Pitch clinic, week 1
Last week I said I’d reply to a few pitches sent to me by freelance writers or journalism students to critique their proposal here.
As a reminder, if you want to send one my way to get feedback, please email jessica dot reed at theguardian dot com with the subject PITCH CLINIC. Your submission will remain anonymous.
PITCH #1
Dear Jessica,
I’d like to start pitching this personal essay out soon in hopes of placing it by September, marking the 15th anniversary of Sept 11th. Thanks for taking the time to do this — it’s really a great idea, and even if you don’t pick my pitch, I’m sure I’ll learn from the others.

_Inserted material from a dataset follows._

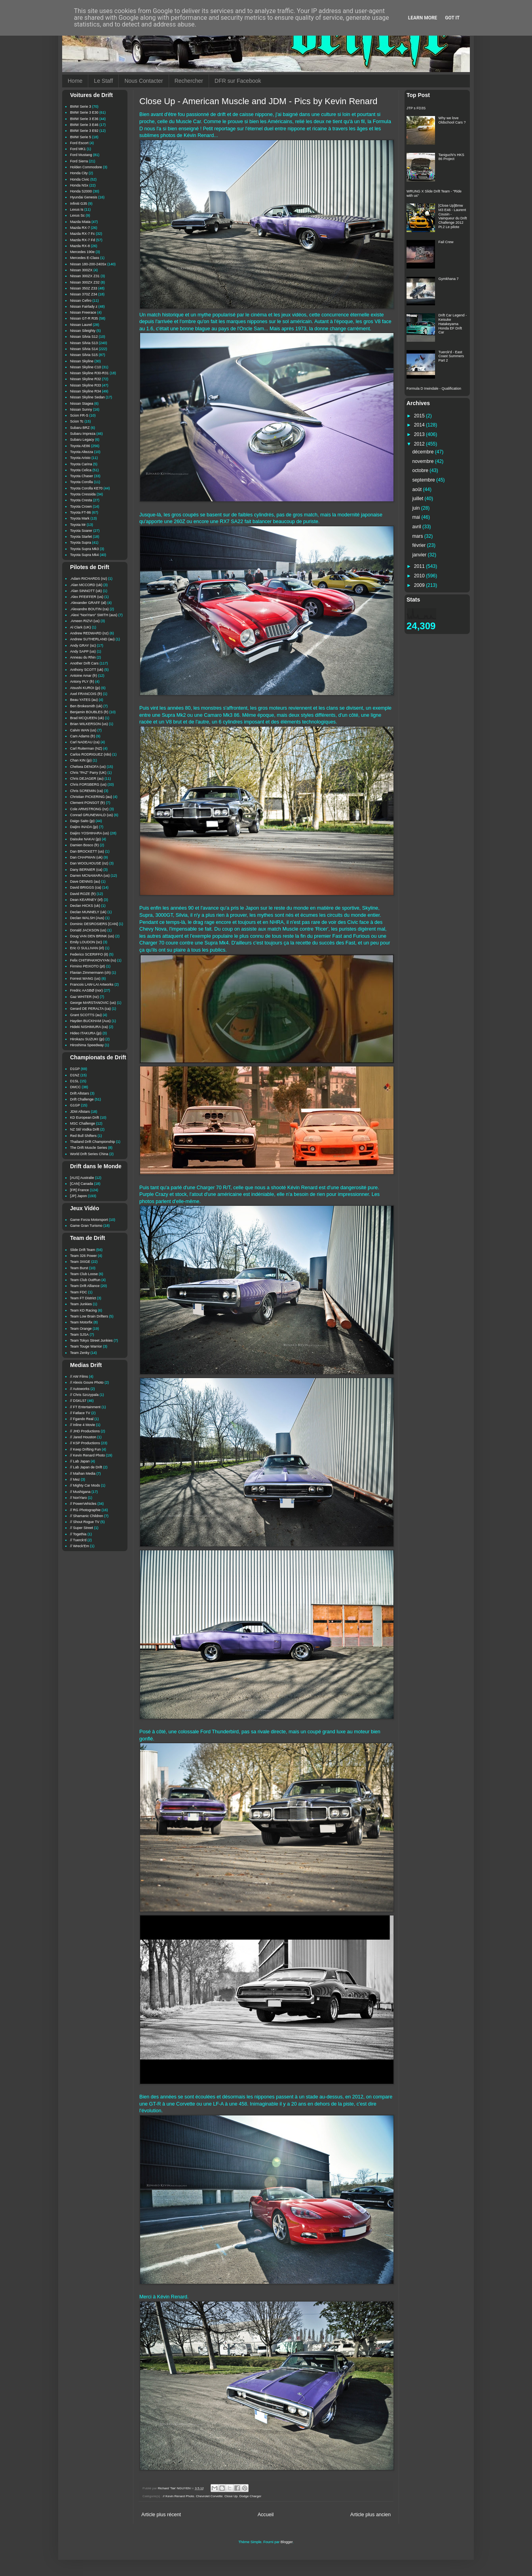 Image resolution: width=532 pixels, height=2576 pixels. What do you see at coordinates (86, 1346) in the screenshot?
I see `Team Touge Warrior` at bounding box center [86, 1346].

This is a good introduction and I’m glad you’re pitching in advance — but reading this in February feels a bit too early for a September piece (unless it involves an awful lot of investigative work, which this would not require).
Objects of Grief
My Summer Internship Sifting Through 9/11
It was a muggy day in the summer of 2002 when I got off the subway in Hell’s Kitchen and approached the fire station alone. “Amy sent me,” I said after one ring of the bell summoned a fireman. I was shown to a windowless room with metal shelves overflowing with paper: collages, drawings in marker and crayon, photographs, pipe cleaner figures and hearts. I was a summer intern and this was my task for the day: to go through the colossal piles of letters and artwork sent to this firehouse since September 11th.
Everyone knows the clichés of 9/11 storytelling by now: “The day dawned bright and sunny, with a sky so blue it was almost insulting.” “It was business as usual for those going to work at the Twin Towers.” “Onlookers watched helplessly as the second plane came in, as the first tower fell.” These details are part of the popular narrative we tell ourselves in order to make sense of one of the darkest days in American history, and to allow ourselves to grieve.
I want to know what you’re writing about right away, and here with this second paragraph you backtrack to give me more context, instead of pushing on to explain what your piece will be about. Get rid of this paragraph. The shorter the pitch, the better (usually).
For me, the grieving began nearly a full year later, when I became the intern to the Chief 20th and 21st Century Curator at the New York Historical Society. Some lost family members, but I didn’t. Some lost a job, but I didn’t. I only felt the loss when my boss held up a set of Venetian blinds she had found in the still untouched rubble of Trinity Church Cemetery, twisted like a modernist mobile, and marveled at its beauty. Or when a special delivery came to our loading dock: the melted, warped front of a police car. Or when I developed a friendship with the chief policeman at Fresh Kills, the Staten Island landfill where the remains of 9/11 were processed.
This is nice because it brings so many sharp images to the readers’ mind: I feel like I want to see the objects! This is where I will ask you: “You do have photographs of those objects, have you?”
This is a story about how we make sense of tragedy, and how sometimes, understanding only comes in the wake of a wave of information. It is that same tangible, personal sense of new reality we groped for after the attacks on Paris in November, or as we watched wave after wave of refugees reach the shores of Greece this past year.
To tie it to the Paris attacks is clever, because it makes the piece a more relevant — so many pieces have been published since 9/11, you need to make it as fresh as you can.
For many my age and younger, 9/11 was nothing but a set of images — images I was pulled out of chemistry class my second day as a junior in high school to witness on TV. For me, it was what I touched and felt and saw piled high in firehouses, museum storage rooms and all around me that strange, important summer.
Thank you.
PITCH GRADE: B
Why I liked about this pitch: It’s well written, and the author shows a lovely capacity for analysis and introspection.
What I didn’t like about this pitch: As far as an essay goes, good writing is great but not enough. You need a good yarn, a good story, and a good payoff. It needs to keep you on your toes. Right now this reads more like a contemplative piece, which is great for some literary magazines, but not for me.
Would I publish: Right now, no. I feel it needs more substance. You can obviously string words together and you write nicely, but past “I spent my summer touching objects of grief”, did anything happen, except for your internal turmoil? If you don’t have more(no human voices, no anecdotes, etc) the piece will fall flat. You hint at some relationships you have forged (with the policeman)but fail to tell me what it will bring to the story.
It’s an essay: you need rhythm. You need a twist. And you most certainly need to illustrate it with pictures of said objects: have you thought about how? Can one still access the objects for photography purposes?